* Work to be completed
Repeat nothing but the lines below running from the one containing "сообществе, и вы также будете получать" to the one containing "для Huawei nova 5z". Keep both end lines.
───── Provided data ─────
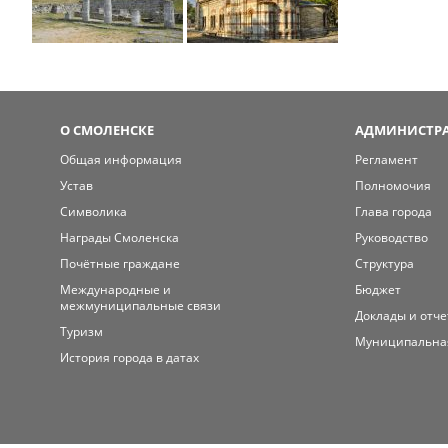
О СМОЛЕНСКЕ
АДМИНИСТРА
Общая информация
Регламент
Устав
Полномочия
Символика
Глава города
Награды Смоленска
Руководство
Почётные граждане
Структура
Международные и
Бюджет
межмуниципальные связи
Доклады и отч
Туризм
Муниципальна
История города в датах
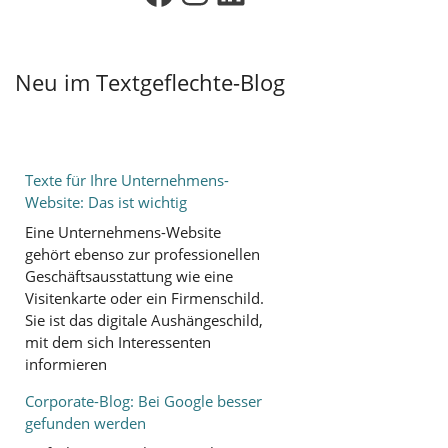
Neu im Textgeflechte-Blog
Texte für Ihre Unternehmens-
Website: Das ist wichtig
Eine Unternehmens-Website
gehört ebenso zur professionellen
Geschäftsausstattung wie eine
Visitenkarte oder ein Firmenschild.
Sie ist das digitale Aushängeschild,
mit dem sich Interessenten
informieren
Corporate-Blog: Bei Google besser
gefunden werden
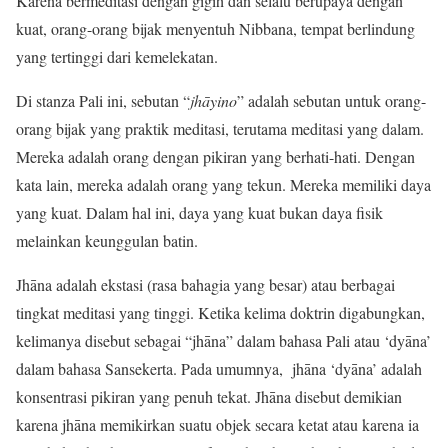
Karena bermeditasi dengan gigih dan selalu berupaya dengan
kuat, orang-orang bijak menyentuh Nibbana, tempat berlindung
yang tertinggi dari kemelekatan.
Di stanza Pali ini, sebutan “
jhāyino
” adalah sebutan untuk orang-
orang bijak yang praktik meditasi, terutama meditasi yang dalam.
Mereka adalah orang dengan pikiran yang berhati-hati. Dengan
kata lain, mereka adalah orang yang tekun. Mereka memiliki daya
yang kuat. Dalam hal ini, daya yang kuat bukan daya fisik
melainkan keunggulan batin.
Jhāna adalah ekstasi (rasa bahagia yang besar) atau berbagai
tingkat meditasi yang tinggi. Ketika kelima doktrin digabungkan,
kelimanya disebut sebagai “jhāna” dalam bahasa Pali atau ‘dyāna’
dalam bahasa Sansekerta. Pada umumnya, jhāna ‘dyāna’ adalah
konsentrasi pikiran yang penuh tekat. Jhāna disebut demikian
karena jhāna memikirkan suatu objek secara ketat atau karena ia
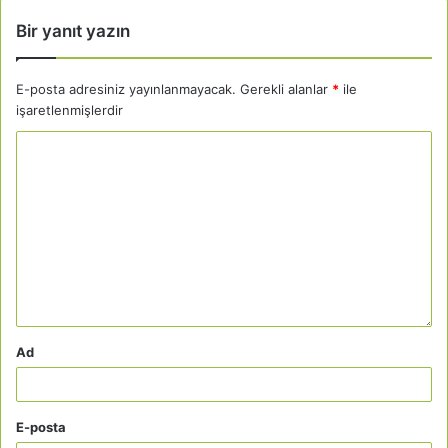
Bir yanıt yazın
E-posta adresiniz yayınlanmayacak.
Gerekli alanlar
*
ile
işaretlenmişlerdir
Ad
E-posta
─────
───── Provided data ─────
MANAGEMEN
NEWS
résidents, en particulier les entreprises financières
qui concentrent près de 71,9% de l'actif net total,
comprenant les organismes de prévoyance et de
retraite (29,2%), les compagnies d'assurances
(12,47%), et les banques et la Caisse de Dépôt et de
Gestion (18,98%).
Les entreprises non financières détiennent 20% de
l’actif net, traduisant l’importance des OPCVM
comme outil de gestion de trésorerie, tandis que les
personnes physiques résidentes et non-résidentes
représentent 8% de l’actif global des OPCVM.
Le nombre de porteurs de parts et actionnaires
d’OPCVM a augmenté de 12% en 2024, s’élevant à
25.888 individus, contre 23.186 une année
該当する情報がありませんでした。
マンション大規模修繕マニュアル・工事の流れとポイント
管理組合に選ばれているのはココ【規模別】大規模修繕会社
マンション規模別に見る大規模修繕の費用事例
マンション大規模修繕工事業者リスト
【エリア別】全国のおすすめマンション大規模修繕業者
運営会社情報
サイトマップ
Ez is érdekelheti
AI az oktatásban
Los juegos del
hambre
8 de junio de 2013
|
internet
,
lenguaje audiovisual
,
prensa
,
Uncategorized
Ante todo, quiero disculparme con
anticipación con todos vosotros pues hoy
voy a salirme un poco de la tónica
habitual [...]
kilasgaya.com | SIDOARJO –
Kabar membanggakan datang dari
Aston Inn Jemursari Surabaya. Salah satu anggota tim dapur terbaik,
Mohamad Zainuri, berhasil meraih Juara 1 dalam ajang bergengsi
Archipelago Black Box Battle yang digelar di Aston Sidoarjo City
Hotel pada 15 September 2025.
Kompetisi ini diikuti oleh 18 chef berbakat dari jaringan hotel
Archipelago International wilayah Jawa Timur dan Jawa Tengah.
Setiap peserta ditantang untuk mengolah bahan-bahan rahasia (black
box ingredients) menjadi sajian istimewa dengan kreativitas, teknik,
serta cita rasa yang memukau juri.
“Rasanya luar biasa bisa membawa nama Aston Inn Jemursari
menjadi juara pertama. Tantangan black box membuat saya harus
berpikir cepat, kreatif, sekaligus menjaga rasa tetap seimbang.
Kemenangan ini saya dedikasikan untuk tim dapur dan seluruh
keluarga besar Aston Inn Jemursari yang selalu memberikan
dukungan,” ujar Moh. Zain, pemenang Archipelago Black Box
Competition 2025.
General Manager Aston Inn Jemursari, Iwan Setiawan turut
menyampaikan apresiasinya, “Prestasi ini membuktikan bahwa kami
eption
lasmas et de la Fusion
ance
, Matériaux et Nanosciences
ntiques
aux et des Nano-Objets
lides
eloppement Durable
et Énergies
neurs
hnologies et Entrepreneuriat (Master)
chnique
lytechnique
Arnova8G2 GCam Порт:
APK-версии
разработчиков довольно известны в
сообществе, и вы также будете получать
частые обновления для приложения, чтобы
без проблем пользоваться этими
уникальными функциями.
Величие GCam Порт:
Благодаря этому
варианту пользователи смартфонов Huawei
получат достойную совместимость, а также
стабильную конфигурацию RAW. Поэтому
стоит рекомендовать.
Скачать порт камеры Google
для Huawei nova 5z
─────
* Response area
сообществе, и вы также будете получать
частые обновления для приложения, чтобы
без проблем пользоваться этими
уникальными функциями.
Величие GCam Порт:
Благодаря этому
варианту пользователи смартфонов Huawei
получат достойную совместимость, а также
стабильную конфигурацию RAW. Поэтому
стоит рекомендовать.
Скачать порт камеры Google
для Huawei nova 5z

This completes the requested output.